**Description of the task**
The answer must be every line of the records below that contains the word "VIDEO".

========================================================================

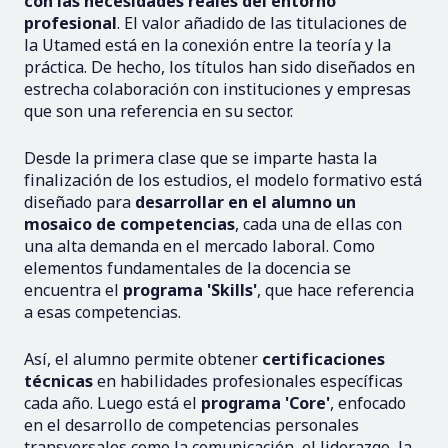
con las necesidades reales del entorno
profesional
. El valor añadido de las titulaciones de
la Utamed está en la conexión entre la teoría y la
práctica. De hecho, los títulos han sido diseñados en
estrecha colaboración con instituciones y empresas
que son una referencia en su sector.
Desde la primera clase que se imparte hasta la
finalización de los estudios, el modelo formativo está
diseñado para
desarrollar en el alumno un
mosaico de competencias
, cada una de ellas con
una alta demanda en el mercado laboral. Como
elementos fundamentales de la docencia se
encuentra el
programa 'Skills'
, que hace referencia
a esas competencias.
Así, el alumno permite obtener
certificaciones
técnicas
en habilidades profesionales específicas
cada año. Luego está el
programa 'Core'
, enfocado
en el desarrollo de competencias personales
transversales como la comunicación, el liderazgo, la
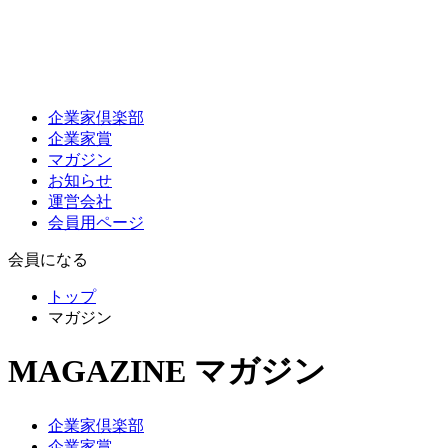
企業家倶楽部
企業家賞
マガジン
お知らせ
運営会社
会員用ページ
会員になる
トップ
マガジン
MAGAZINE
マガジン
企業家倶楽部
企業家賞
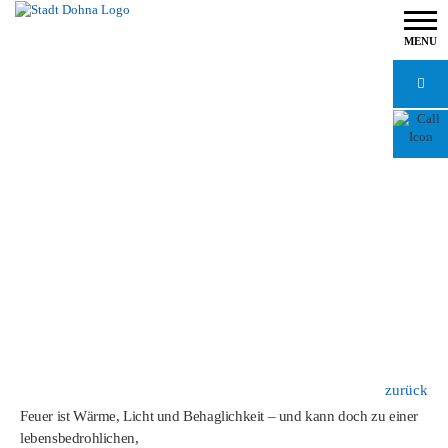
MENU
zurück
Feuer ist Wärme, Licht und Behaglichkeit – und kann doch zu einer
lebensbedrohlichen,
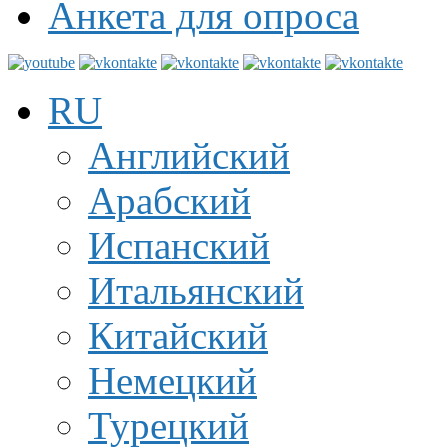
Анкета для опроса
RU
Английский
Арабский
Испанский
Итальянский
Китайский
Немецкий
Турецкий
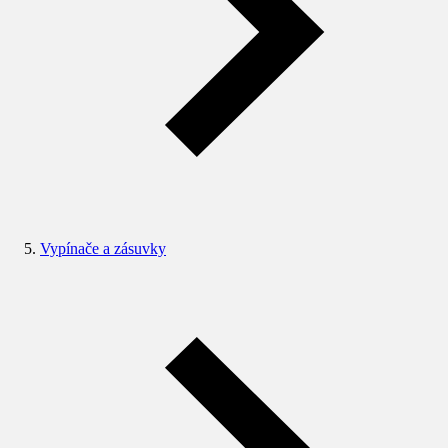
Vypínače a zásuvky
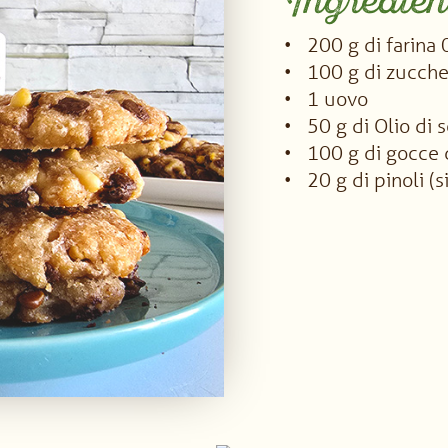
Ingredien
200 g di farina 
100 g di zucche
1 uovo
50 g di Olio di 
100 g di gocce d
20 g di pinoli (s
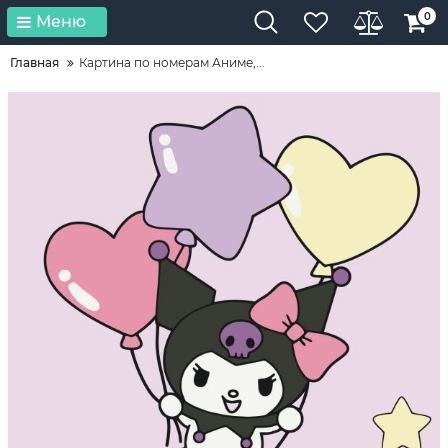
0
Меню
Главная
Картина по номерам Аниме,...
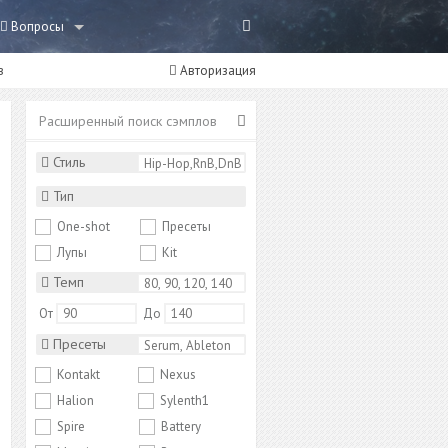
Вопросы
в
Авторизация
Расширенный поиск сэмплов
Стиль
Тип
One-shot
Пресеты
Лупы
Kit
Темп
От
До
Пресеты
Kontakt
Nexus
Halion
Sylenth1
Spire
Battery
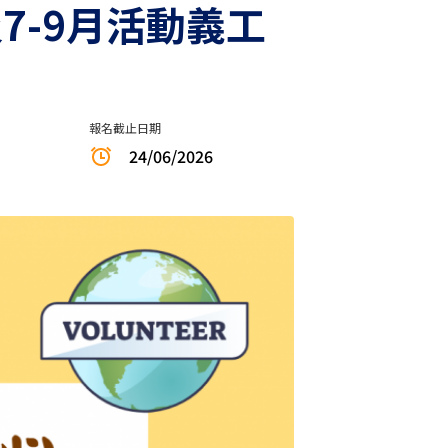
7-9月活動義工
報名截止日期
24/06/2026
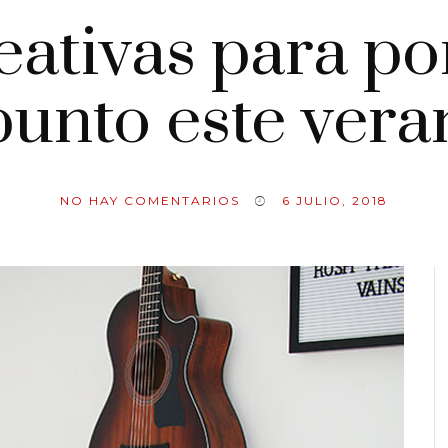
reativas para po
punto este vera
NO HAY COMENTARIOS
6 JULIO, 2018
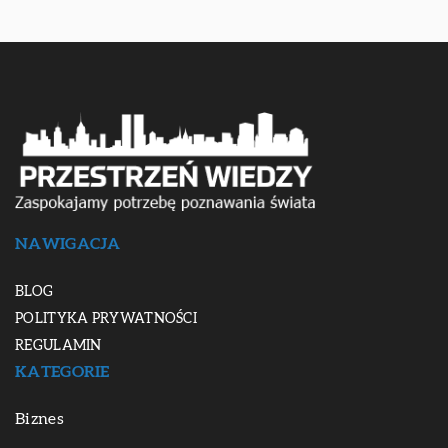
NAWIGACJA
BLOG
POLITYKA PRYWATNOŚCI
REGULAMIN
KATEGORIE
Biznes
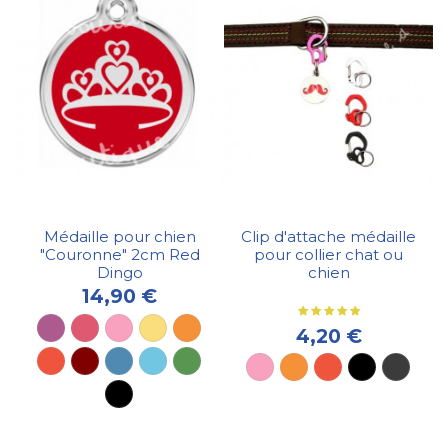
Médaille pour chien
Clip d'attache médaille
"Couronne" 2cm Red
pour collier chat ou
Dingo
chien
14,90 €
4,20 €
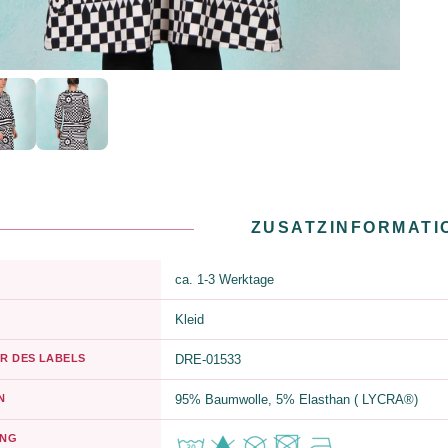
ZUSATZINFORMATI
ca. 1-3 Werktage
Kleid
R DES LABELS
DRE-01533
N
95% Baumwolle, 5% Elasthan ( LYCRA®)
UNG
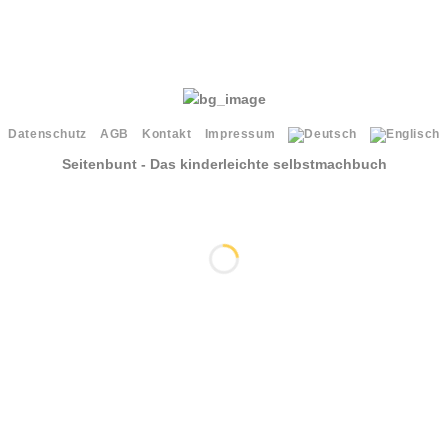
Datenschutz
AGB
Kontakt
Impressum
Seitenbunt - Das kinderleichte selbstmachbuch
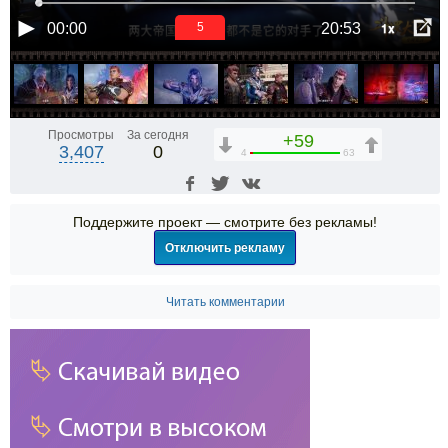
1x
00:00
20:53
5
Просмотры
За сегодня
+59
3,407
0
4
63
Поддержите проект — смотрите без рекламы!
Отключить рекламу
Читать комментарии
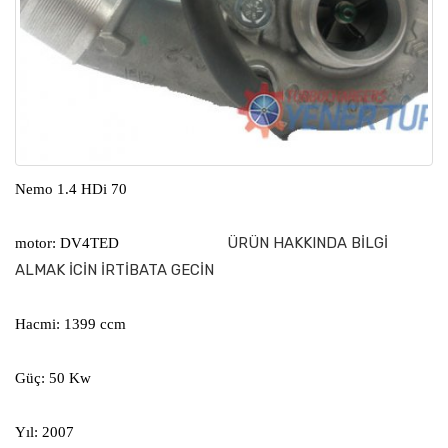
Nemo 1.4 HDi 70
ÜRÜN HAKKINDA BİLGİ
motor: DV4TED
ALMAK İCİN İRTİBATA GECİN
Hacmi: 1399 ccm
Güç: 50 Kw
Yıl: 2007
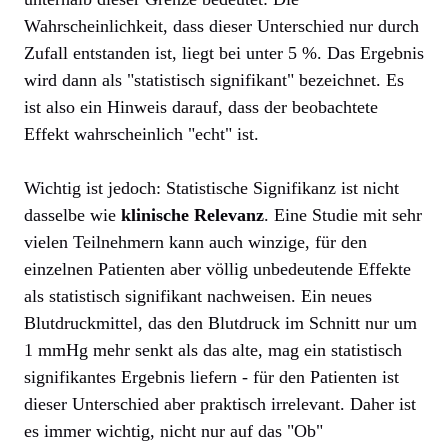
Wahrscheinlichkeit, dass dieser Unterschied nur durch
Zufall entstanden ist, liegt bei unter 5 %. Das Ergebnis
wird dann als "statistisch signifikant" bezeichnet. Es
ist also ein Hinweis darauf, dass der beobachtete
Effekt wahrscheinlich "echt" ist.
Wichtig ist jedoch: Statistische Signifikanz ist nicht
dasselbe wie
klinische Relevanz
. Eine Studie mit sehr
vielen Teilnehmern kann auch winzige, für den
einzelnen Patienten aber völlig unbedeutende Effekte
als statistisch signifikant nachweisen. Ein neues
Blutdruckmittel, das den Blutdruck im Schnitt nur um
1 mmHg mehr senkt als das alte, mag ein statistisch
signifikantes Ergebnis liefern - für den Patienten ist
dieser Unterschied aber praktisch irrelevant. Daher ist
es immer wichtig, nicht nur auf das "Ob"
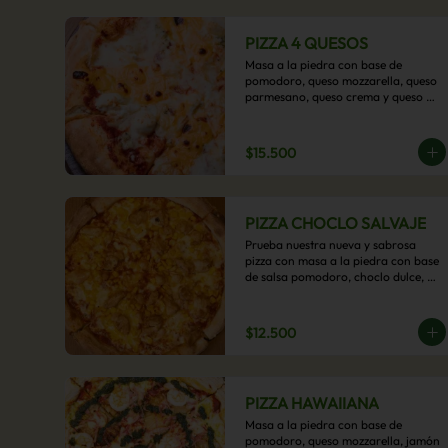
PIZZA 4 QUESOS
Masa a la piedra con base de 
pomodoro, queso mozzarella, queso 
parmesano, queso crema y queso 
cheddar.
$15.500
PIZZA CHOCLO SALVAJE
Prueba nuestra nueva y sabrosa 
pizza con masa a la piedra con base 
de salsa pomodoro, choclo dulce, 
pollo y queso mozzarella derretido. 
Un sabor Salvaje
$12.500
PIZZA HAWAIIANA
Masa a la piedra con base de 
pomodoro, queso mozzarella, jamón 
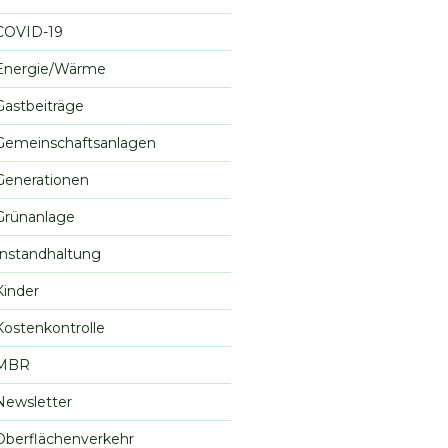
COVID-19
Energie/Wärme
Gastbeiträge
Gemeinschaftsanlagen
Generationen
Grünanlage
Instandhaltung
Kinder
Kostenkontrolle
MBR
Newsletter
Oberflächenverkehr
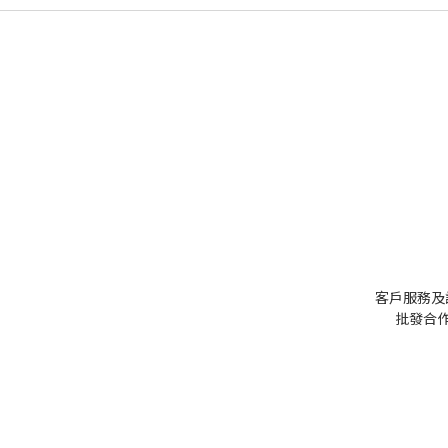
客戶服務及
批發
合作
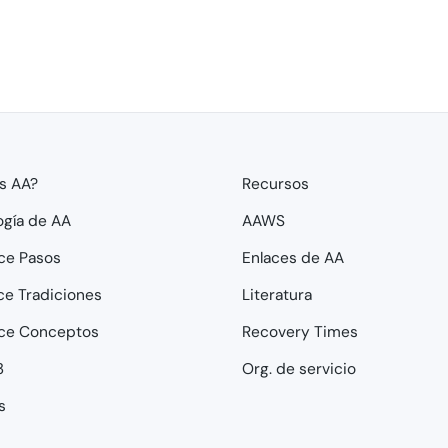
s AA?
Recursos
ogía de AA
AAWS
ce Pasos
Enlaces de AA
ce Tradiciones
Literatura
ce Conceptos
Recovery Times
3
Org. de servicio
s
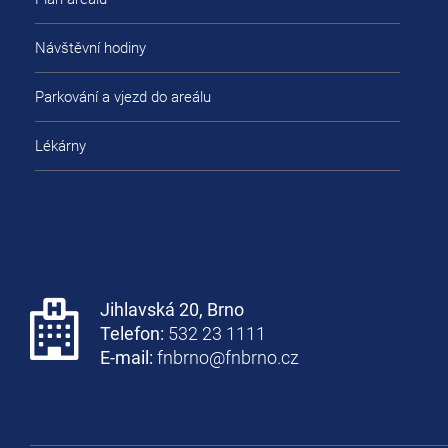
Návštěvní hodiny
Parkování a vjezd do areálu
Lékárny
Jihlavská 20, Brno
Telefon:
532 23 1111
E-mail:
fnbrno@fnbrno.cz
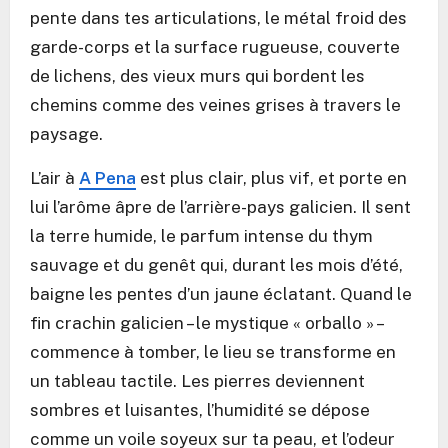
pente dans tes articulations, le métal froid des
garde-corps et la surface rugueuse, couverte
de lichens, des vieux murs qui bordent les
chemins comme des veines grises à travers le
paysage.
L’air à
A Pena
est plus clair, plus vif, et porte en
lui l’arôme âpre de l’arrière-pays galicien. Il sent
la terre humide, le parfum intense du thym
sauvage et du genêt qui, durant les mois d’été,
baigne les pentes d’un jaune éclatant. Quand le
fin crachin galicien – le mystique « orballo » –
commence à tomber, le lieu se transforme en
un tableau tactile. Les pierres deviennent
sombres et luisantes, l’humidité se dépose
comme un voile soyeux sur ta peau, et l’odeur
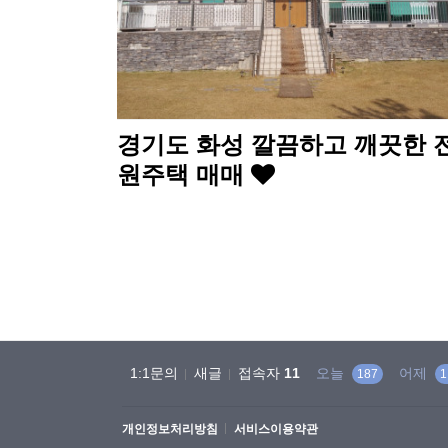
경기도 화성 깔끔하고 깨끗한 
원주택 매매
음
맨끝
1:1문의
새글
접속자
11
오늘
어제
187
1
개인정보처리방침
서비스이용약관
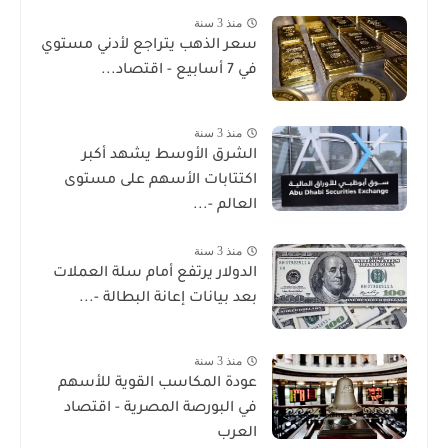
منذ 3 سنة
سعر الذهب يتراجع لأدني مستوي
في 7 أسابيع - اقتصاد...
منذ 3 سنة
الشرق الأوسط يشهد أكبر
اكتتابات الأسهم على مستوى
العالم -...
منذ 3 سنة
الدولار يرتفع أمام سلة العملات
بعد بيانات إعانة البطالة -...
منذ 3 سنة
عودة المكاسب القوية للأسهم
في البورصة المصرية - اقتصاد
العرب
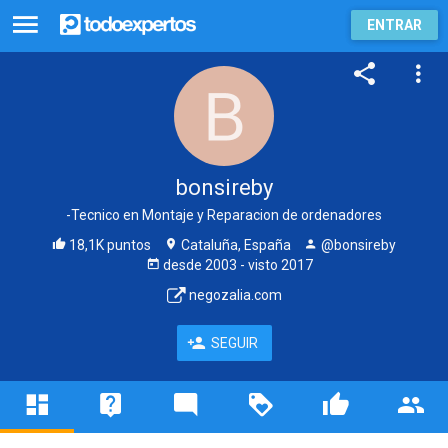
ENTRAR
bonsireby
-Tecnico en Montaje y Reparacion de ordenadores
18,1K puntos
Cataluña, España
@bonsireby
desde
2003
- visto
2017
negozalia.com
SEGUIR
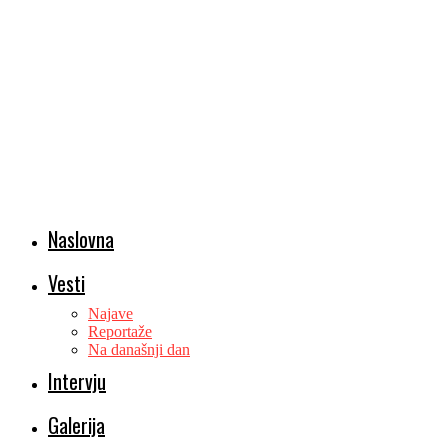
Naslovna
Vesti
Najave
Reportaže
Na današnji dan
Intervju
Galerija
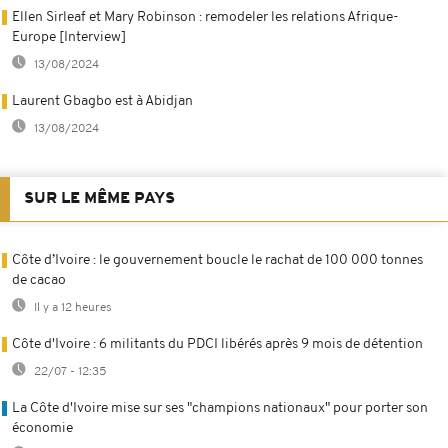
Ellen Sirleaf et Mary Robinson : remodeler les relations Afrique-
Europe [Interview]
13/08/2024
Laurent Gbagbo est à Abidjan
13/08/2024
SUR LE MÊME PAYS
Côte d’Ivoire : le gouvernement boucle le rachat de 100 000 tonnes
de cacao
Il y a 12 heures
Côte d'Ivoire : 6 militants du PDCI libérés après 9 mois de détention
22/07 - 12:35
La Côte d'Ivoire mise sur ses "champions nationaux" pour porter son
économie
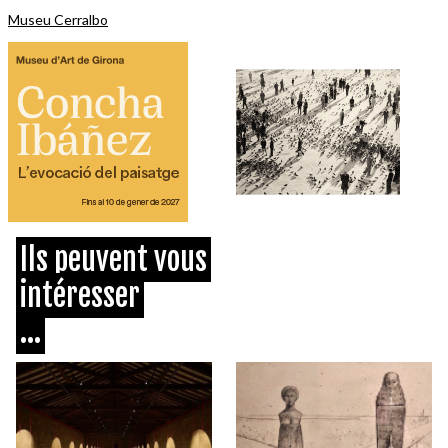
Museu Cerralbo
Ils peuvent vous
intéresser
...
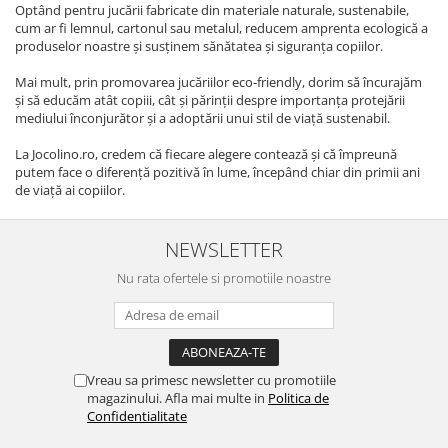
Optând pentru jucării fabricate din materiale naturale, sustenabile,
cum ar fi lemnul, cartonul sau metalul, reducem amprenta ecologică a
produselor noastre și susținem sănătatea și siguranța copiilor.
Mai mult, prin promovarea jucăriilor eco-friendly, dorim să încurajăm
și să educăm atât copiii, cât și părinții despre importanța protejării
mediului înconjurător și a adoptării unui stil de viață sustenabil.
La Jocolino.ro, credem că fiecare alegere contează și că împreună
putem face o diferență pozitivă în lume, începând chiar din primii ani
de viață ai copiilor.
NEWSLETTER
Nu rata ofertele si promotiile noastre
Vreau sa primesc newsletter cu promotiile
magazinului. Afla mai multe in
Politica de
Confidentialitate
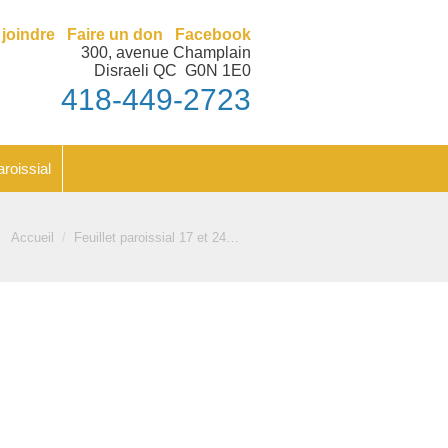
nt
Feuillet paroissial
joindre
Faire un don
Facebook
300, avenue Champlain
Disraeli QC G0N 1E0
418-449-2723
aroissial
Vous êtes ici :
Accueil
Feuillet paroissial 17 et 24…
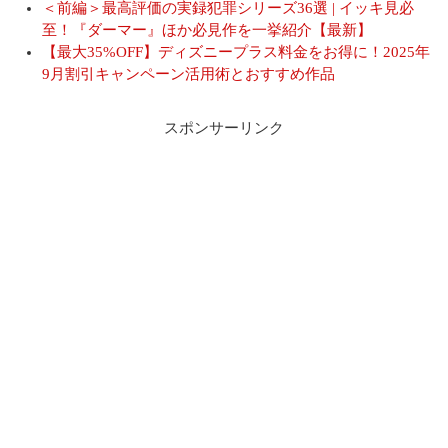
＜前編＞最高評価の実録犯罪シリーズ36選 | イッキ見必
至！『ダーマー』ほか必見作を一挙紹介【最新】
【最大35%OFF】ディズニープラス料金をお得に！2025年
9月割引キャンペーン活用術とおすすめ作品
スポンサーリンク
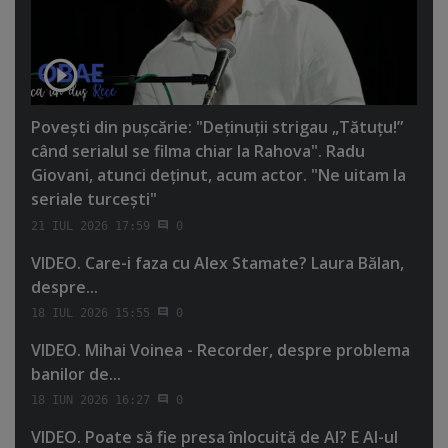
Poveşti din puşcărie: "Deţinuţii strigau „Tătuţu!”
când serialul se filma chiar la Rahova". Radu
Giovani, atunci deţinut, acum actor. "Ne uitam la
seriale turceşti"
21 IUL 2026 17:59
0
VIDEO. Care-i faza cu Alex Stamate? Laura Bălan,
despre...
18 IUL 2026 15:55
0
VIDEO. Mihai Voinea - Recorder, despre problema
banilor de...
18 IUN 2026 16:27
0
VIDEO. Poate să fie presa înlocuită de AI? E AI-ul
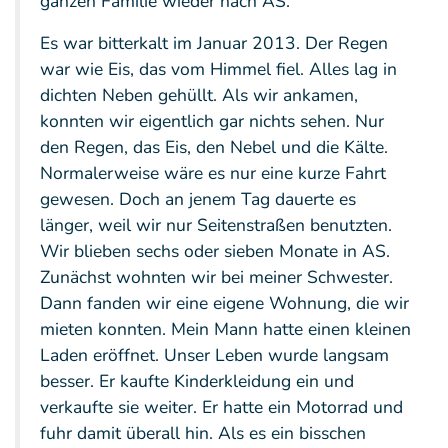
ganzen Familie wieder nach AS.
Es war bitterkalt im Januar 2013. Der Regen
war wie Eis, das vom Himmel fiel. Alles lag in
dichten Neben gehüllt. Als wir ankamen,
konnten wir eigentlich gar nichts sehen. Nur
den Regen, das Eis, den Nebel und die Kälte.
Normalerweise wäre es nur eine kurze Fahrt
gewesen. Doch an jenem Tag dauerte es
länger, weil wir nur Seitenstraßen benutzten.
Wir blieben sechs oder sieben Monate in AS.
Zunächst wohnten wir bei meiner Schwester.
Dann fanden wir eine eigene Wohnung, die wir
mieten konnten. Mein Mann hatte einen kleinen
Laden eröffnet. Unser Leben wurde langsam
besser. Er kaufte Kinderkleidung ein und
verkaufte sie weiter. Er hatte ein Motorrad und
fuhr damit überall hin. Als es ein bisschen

========================================================================

**Answer box**
VIDEO. Care-i faza cu Alex Stamate? Laura Bălan,
VIDEO. Mihai Voinea - Recorder, despre problema
VIDEO. Poate să fie presa înlocuită de AI? E AI-ul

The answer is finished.